• [Input]
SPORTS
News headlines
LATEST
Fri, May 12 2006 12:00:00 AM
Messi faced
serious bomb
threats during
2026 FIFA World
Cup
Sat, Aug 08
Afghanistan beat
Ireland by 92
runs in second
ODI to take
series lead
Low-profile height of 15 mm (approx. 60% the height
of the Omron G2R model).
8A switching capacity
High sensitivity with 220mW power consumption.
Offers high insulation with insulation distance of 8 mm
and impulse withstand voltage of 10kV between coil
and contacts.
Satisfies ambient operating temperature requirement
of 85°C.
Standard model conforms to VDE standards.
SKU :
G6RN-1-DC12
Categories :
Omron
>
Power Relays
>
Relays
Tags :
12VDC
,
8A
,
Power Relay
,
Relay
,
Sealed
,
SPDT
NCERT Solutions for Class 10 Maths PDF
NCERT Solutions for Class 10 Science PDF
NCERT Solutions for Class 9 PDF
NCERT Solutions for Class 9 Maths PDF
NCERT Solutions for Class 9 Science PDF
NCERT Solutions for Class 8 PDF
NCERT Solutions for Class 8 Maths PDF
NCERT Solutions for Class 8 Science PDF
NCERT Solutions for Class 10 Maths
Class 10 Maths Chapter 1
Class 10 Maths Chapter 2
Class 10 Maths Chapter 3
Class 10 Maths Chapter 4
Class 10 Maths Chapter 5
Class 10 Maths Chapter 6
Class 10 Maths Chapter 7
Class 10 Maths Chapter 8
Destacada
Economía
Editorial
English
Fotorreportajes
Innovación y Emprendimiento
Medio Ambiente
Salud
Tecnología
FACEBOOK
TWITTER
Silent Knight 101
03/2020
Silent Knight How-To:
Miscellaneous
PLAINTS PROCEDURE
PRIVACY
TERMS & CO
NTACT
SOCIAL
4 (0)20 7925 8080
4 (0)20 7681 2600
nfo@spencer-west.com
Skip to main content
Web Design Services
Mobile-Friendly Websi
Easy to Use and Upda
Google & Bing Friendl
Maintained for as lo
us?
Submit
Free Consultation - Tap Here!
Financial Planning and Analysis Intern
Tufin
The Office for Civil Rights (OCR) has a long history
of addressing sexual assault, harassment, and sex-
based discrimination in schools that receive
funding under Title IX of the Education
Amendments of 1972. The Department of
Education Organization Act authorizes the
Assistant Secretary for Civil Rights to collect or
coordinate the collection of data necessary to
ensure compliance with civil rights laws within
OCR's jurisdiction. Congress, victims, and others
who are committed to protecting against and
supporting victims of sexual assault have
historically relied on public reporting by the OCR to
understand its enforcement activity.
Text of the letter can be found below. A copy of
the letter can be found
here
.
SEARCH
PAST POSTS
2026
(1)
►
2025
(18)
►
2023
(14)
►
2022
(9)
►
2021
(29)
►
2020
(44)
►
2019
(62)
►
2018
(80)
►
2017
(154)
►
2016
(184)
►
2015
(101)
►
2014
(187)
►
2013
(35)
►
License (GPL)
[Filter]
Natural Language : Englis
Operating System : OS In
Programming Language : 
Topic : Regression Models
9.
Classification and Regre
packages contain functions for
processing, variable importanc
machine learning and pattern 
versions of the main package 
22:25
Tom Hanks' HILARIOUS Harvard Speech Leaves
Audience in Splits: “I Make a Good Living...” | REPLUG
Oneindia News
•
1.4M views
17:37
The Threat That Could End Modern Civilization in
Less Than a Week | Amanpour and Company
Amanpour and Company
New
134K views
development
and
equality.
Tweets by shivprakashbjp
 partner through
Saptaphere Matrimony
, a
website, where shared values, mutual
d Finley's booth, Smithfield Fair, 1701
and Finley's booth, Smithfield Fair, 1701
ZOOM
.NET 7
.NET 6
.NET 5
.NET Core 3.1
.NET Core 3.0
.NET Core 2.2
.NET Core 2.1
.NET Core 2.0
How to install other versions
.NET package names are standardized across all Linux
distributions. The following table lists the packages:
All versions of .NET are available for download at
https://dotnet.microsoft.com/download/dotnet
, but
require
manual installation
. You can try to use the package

• [Task item] Where the word "Science" shows up in a line of the entries above, copy that line.

• [Written response]
NCERT Solutions for Class 10 Science PDF
NCERT Solutions for Class 9 Science PDF
NCERT Solutions for Class 8 Science PDF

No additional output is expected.